All he could do was kiss her. That’s what he should’ve started with.

“I love you so much,” he kept mumbling into her lips, her jaw, her neck. She was so happy, she almost wished she’d agreed to marry Jaime years ago. But she hadn’t known — hadn’t really known — until today. 

Later, she picked up her phone. 

“Who are you texting?” Jaime asked, pulling her closer to him, playing the big spoon for once.

“Sansa and Margaery, I’m telling them –”

He snatched her phone away.

“Don’t tell them yet! There’s nothing to tell them!” She laughed

“Jaime, we just—”

“Brienne Tarth, are we engaged?” he asked, stern.

“I mean, sort of…”

He kissed her neck.

“Believe me, when we’re engaged, you’ll know.”

“Jaime we just agreed to get married in four months! That’s pretty engaged. You don’t have to propose.”

He sighed dramatically.

“I want to propose. If you don’t want me to, I won’t, but I want to.”

She considered it. 

“OK. But nothing embarrassing. Or public.”

“Oh shit, I have to cancel the parade I just scheduled.”

“Jaime.”

“Brienne.” 

And then he had an idea. He pulled away from her and rolled out of bed. He ran over to his dresser and started digging through his sock drawer. 

“Jaime?” she asked, not sure what was happening. But then he found what he was looking for and he launched himself back onto the bed, sitting next to her. She saw the little box in his hands. She started to cry.

“Brienne Tarth,” he said, trying to be serious and failing. He couldn’t stop smiling. “Every morning I wake up and I can’t believe how lucky I am to have you in my life. Everyday I try to be the best man I can be because it’s what you deserve.”

Now he was crying, too.

“I had a plan!” he said, laughing. “I thought about what I was going to say a million times. But all I can say is that I love you and I want to have a big party where I tell everyone how much I love you, and then we spend the rest of our lives together with our thirteen kids.”

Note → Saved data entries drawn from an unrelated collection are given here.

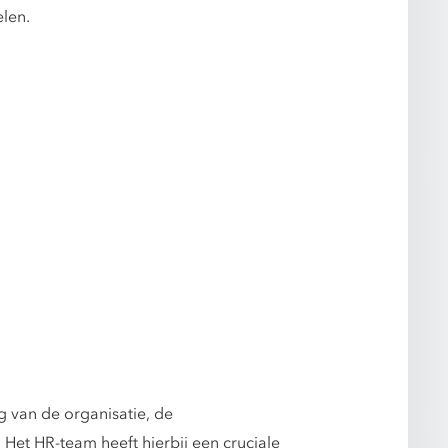
len.
g van de organisatie, de
et HR-team heeft hierbij een cruciale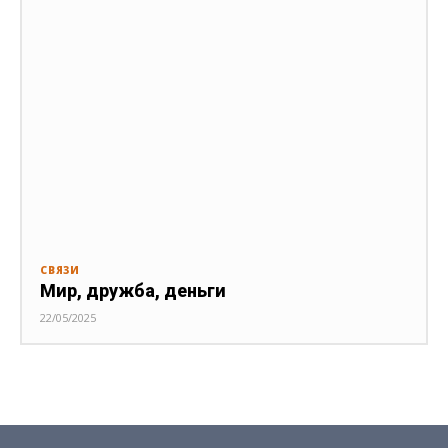
СВЯЗИ
Мир, дружба, деньги
22/05/2025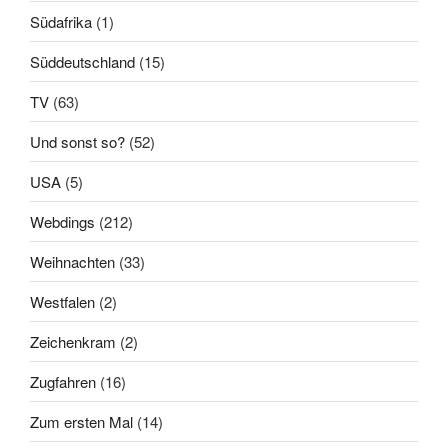
Südafrika
(1)
Süddeutschland
(15)
TV
(63)
Und sonst so?
(52)
USA
(5)
Webdings
(212)
Weihnachten
(33)
Westfalen
(2)
Zeichenkram
(2)
Zugfahren
(16)
Zum ersten Mal
(14)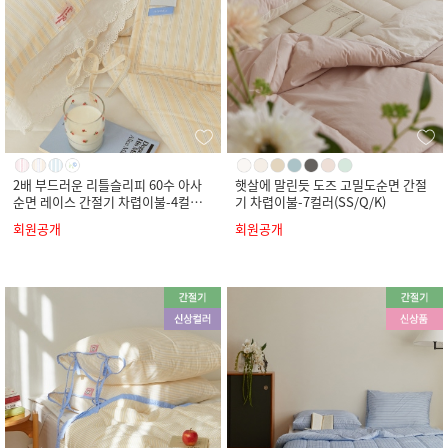
2배 부드러운 리틀슬리피 60수 아사
햇살에 말린듯 도즈 고밀도순면 간절
순면 레이스 간절기 차렵이불-4컬러
기 차렵이불-7컬러(SS/Q/K)
(SS/Q/K)
회원공개
회원공개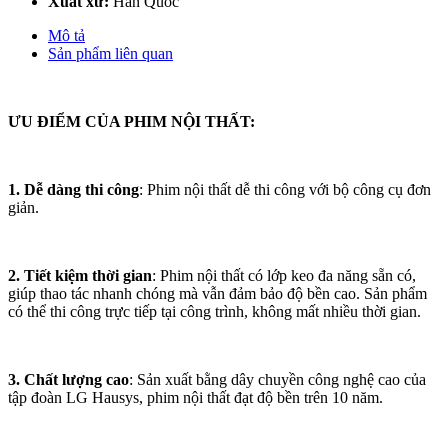
Xuất xứ:
Hàn Quốc
Mô tả
Sản phẩm liên quan
ƯU ĐIỂM CỦA PHIM NỘI THẤT:
1. Dễ dàng thi công
: Phim nội thất dễ thi công với bộ công cụ đơn
giản.
2. Tiết kiệm thời gian
: Phim nội thất có lớp keo đa năng sẵn có,
giúp thao tác nhanh chóng mà vẫn đảm bảo độ bền cao. Sản phẩm
có thể thi công trực tiếp tại công trình, không mất nhiều thời gian.
3. Chất lượng cao
: Sản xuất bằng dây chuyền công nghệ cao của
tập đoàn LG Hausys, phim nội thất đạt độ bền trên 10 năm.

“Thirteen?” she said with a laugh.

“Fine, eight,” he said. He opened the box. “Marry me, Brienne.”

The ring was little, a thin silver band with a tiny sapphire in it. It was absolutely perfect. 

“When did you buy this?” she asked, picking it up and sliding it on her finger.

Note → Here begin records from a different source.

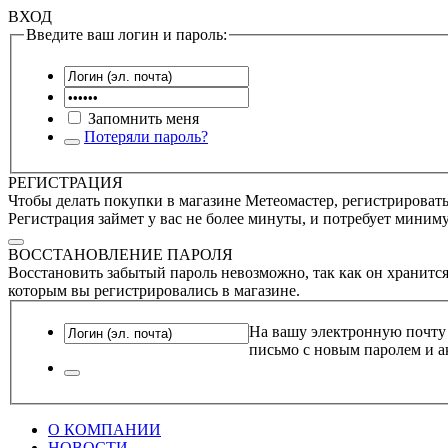
ВХОД
Введите ваш логин и пароль:
Запомнить меня
Потеряли пароль?
РЕГИСТРАЦИЯ
Чтобы делать покупки в магазине Метеомастер, регистрироватьс
Регистрация займет у вас не более минуты, и потребует миним
ВОССТАНОВЛЕНИЕ ПАРОЛЯ
Восстановить забытый пароль невозможно, так как он хранится
которым вы регистрировались в магазине.
На вашу электронную почту
письмо с новым паролем и а
О КОМПАНИИ
НОВОСТИ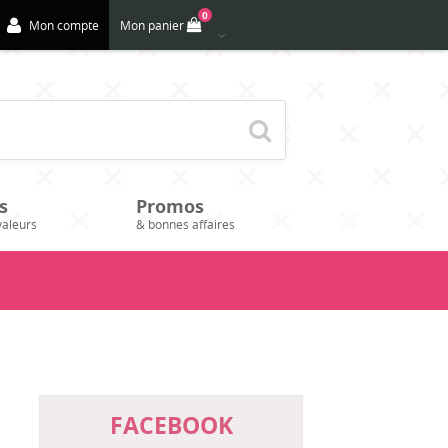
0
Mon compte
Mon panier
s
Promos
valeurs
& bonnes affaires
FACEBOOK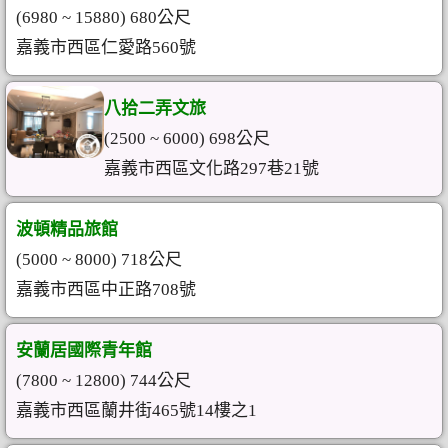
(6980 ~ 15880) 680公尺
嘉義市西區仁愛路560號
八拾二弄文旅
(2500 ~ 6000) 698公尺
嘉義市西區文化路297巷21號
波頓精品旅館
(5000 ~ 8000) 718公尺
嘉義市西區中正路708號
安蘭居國際青年館
(7800 ~ 12800) 744公尺
嘉義市西區蘭井街465號14樓之1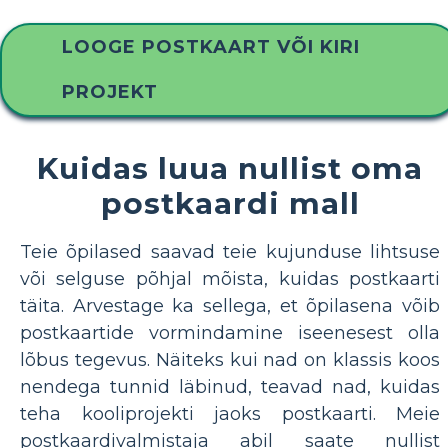
LOOGE POSTKAART VÕI KIRI
PROJEKT
Kuidas luua nullist oma
postkaardi mall
Teie õpilased saavad teie kujunduse lihtsuse
või selguse põhjal mõista, kuidas postkaarti
täita. Arvestage ka sellega, et õpilasena võib
postkaartide vormindamine iseenesest olla
lõbus tegevus. Näiteks kui nad on klassis koos
nendega tunnid läbinud, teavad nad, kuidas
teha kooliprojekti jaoks postkaarti. Meie
postkaardivalmistaja abil saate nullist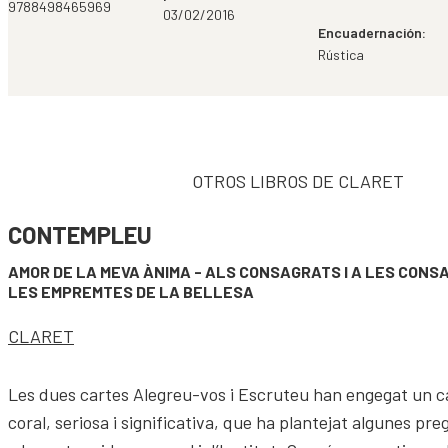
9788498465969
03/02/2016
Encuadernación:
Rústica
OTROS LIBROS DE CLARET
CONTEMPLEU
AMOR DE LA MEVA ÀNIMA - ALS CONSAGRATS I A LES CON
LES EMPREMTES DE LA BELLESA
CLARET
Les dues cartes Alegreu-vos i Escruteu han engegat un ca
coral, seriosa i significativa, que ha plantejat algunes pr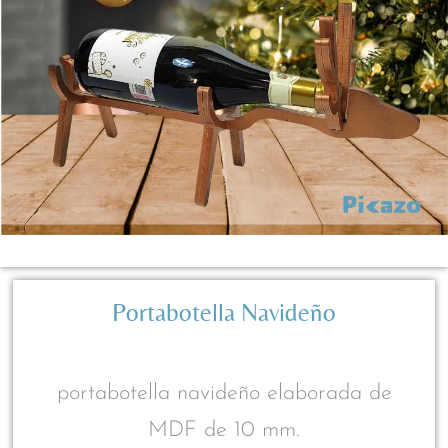
Portabotella Navideño
portabotella navideño elaborada de
MDF de 10 mm.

“Four years ago.” She wrapped her arms around his neck and kissed him. “So that’s a yes?” he asked. 

“Yes,” she said, kissing his nose, his jaw, his chin. “Yes, yes, yes,” she whispered as she ran her lips across his beard. “I’m yours.”

Later, she remembered to say, “Don’t bother look in the closet for the dress. I left it with Margaery.”

 

_ 14 Weeks Later _

Sansa was maid of honor after all. Tyrion was best man and Margaery was the flower girl. Jaime’s Aunt Genna cried through the whole ceremony. They had the reception at the Red Keep, which was more than twice the size it had been five years earlier. 

Jaime and Brienne walked down the aisle together. He started crying as soon as he laid eyes on her in her sparkling blue dress, a crown of stars around her head.

“You’re such a softy,” she teased, running her hands down his lapel. He wore a navy blue suit with a white shirt. She’d told him she wouldn’t marry him if he shaved and he didn’t want to take the risk.

“Let’s go get married,” he said, taking her hand. 

So they did.

**Notes for the Chapter:**

> thank you so much for reading this! this chapter was just pure fucking fluff, and i have no regrets. hopefully you enjoyed as well.
> 
> every chapter title in this is a line from Tessa Violet's "Bad Ideas." If you still haven't listened to the song, there's no hope for you.
> 
> thanks to everyone who left kudos or a comment. every single one really cheered me up and made me keep writing this very ridiculous story.